Find the line with "Find right lung middle lobe.". Transcribe it and each later line of the data exactly, up to and including the last.

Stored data

##############################

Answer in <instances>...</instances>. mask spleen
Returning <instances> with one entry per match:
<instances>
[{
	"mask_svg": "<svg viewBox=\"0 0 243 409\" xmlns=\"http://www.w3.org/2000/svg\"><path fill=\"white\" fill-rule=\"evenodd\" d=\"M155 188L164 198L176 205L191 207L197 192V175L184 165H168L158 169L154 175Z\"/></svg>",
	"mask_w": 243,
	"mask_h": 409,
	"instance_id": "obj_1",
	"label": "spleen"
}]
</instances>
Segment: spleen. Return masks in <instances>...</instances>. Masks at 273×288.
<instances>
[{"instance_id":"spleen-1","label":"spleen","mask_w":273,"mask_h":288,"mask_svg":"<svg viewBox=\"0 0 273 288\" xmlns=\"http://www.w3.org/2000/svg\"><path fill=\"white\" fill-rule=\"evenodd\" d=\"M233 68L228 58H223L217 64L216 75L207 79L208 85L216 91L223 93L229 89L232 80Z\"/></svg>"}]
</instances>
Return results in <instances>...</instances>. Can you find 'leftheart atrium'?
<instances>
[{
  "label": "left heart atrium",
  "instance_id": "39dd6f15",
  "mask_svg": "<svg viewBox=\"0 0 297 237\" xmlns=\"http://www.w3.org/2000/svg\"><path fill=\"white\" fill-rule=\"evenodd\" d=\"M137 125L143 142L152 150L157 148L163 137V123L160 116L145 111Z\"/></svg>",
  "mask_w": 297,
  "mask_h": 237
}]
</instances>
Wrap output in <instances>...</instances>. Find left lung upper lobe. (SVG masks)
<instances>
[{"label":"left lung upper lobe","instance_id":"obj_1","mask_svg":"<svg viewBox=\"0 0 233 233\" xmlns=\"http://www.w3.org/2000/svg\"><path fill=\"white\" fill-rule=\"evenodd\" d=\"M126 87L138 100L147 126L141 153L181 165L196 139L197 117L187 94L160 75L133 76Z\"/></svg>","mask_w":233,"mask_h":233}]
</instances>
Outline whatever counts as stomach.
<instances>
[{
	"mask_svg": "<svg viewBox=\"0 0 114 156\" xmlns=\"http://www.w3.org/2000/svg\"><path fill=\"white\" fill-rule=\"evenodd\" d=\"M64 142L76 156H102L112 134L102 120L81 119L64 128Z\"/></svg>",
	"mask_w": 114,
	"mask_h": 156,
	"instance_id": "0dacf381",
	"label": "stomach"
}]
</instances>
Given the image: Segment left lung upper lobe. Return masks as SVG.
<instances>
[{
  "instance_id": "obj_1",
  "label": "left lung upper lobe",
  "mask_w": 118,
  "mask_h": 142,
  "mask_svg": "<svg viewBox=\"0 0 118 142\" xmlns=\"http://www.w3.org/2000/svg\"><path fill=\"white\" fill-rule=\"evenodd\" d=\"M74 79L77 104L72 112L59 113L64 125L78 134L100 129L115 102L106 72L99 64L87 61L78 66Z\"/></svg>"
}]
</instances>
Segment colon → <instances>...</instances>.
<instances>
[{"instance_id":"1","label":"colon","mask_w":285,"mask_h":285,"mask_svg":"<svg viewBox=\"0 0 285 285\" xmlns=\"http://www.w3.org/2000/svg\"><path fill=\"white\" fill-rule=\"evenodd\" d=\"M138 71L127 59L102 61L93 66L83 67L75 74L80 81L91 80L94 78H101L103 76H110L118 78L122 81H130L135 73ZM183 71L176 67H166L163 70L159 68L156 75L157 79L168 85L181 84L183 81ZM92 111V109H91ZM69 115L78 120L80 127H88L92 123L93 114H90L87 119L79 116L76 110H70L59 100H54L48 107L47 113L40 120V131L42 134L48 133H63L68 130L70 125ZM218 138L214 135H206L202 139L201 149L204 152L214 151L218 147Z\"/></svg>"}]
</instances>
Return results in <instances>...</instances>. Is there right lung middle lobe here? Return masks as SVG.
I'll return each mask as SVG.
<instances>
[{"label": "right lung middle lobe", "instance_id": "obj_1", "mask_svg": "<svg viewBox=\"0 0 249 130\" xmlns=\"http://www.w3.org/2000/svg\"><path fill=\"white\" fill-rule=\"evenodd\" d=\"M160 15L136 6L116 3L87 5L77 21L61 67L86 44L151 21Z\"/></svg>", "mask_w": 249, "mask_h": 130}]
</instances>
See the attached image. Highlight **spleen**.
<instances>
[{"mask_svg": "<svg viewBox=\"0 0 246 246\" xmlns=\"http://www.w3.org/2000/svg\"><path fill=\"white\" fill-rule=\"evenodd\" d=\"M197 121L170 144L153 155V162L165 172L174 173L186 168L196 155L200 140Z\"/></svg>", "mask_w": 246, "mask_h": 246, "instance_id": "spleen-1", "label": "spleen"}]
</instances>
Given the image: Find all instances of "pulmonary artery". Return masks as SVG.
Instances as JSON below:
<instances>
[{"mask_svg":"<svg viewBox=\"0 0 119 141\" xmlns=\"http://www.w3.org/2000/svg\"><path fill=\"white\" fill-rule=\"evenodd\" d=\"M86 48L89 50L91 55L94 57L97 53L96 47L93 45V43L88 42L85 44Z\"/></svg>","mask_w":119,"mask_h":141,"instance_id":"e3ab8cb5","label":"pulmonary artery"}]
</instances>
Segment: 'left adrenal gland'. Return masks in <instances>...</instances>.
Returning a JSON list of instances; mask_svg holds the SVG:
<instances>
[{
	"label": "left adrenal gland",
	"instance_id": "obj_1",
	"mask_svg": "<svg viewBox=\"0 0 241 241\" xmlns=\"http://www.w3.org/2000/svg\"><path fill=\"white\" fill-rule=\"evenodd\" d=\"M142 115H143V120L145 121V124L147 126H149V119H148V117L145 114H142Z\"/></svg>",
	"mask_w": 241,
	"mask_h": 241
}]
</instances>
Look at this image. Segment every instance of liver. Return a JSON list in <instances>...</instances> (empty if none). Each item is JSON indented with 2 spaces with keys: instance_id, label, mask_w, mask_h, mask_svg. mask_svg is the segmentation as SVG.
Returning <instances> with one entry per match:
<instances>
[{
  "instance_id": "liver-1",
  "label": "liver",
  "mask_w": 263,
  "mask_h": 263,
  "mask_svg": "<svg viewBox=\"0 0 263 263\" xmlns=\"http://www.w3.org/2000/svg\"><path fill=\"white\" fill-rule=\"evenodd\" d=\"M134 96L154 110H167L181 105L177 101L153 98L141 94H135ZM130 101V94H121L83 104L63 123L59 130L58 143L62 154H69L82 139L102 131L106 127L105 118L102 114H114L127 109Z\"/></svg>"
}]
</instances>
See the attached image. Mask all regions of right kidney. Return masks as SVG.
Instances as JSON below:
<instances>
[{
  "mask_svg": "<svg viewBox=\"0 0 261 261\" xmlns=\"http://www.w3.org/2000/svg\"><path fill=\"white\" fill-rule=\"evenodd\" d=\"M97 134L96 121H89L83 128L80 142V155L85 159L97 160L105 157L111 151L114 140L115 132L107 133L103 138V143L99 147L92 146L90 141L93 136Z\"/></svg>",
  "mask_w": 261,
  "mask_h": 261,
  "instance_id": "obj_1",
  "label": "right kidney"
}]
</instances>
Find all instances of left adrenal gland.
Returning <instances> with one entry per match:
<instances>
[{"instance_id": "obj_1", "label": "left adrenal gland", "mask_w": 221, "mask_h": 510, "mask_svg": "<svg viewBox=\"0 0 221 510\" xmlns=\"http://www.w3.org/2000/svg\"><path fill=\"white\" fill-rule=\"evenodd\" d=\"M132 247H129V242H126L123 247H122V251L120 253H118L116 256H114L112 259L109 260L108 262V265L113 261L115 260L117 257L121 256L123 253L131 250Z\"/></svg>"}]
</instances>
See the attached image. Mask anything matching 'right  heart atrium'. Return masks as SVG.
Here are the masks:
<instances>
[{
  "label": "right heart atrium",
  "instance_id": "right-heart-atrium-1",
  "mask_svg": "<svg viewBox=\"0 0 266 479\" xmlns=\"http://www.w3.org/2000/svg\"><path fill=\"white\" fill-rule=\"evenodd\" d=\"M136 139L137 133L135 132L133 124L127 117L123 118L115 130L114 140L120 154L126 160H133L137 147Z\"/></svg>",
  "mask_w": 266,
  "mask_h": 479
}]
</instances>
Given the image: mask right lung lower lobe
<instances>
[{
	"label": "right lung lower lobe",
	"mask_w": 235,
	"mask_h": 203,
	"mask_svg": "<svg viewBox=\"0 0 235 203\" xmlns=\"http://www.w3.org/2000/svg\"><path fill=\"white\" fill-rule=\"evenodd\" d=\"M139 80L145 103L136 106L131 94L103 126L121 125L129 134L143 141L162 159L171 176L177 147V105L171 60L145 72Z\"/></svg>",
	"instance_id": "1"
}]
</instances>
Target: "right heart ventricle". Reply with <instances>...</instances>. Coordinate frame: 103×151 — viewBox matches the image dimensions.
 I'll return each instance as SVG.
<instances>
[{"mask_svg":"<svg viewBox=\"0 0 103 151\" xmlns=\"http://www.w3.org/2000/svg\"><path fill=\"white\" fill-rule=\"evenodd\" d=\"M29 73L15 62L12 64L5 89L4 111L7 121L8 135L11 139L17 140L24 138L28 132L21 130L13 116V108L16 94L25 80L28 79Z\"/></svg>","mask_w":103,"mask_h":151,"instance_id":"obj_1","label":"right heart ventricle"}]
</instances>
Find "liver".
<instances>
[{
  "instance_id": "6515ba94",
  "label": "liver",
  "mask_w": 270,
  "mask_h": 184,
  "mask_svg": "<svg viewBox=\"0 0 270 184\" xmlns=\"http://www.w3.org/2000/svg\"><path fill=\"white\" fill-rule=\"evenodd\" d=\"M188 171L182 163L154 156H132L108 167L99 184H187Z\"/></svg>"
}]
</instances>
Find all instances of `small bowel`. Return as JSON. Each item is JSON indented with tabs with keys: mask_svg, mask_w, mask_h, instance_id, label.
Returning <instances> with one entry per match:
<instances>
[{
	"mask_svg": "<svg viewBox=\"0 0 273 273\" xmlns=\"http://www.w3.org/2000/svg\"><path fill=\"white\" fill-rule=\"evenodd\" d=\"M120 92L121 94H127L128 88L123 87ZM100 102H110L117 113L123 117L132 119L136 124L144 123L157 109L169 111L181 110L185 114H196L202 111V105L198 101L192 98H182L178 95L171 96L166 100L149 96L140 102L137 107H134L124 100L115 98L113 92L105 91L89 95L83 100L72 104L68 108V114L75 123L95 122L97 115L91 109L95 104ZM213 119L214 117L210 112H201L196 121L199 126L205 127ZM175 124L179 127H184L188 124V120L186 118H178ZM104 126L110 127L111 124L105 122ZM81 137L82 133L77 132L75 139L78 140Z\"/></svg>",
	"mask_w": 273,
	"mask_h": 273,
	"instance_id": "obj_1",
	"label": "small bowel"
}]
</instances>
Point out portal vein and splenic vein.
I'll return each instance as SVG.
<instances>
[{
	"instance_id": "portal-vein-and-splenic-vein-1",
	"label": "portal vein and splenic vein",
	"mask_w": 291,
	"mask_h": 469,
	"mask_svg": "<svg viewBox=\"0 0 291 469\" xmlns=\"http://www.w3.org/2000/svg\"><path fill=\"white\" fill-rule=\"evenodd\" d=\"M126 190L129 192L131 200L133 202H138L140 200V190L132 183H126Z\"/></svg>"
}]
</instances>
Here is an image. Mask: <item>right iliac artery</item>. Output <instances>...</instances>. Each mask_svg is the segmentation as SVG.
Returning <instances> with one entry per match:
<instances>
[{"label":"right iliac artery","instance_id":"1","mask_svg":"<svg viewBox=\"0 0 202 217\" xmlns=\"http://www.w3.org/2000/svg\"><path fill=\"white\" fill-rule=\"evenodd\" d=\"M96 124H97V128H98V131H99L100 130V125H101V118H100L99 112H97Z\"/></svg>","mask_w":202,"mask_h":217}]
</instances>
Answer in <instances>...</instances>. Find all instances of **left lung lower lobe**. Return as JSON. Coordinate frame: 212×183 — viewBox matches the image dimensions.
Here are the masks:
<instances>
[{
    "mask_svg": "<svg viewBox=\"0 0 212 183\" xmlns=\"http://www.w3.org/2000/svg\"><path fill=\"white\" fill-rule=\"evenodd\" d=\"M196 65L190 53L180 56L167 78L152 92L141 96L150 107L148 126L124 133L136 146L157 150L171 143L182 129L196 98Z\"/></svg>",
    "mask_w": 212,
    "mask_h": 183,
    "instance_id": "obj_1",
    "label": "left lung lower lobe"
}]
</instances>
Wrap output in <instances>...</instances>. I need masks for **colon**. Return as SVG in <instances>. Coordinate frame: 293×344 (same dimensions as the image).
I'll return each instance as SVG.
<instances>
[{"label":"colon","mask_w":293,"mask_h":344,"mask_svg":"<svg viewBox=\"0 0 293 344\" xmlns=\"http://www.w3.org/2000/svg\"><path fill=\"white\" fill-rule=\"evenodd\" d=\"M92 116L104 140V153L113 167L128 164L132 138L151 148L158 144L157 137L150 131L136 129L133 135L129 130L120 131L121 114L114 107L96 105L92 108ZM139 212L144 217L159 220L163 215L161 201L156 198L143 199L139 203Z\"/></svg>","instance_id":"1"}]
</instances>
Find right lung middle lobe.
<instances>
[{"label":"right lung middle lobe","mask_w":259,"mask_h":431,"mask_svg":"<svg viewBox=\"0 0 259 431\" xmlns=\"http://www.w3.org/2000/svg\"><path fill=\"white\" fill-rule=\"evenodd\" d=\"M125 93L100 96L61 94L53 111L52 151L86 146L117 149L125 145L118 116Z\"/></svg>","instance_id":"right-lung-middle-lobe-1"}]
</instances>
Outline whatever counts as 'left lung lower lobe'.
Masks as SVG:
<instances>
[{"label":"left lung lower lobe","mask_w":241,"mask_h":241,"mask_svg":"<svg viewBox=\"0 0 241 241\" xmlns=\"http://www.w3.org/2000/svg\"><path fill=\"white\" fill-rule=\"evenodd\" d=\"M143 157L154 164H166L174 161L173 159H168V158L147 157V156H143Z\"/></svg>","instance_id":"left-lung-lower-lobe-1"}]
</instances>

##############################

_SOLUTION BELOW:_
Find right lung middle lobe.
<instances>
[{"label":"right lung middle lobe","mask_w":259,"mask_h":431,"mask_svg":"<svg viewBox=\"0 0 259 431\" xmlns=\"http://www.w3.org/2000/svg\"><path fill=\"white\" fill-rule=\"evenodd\" d=\"M125 93L100 96L61 94L53 111L52 151L86 146L117 149L125 145L118 116Z\"/></svg>","instance_id":"right-lung-middle-lobe-1"}]
</instances>
Outline whatever counts as 'left lung lower lobe'.
Masks as SVG:
<instances>
[{"label":"left lung lower lobe","mask_w":241,"mask_h":241,"mask_svg":"<svg viewBox=\"0 0 241 241\" xmlns=\"http://www.w3.org/2000/svg\"><path fill=\"white\" fill-rule=\"evenodd\" d=\"M143 157L154 164H166L174 161L173 159H168V158L147 157V156H143Z\"/></svg>","instance_id":"left-lung-lower-lobe-1"}]
</instances>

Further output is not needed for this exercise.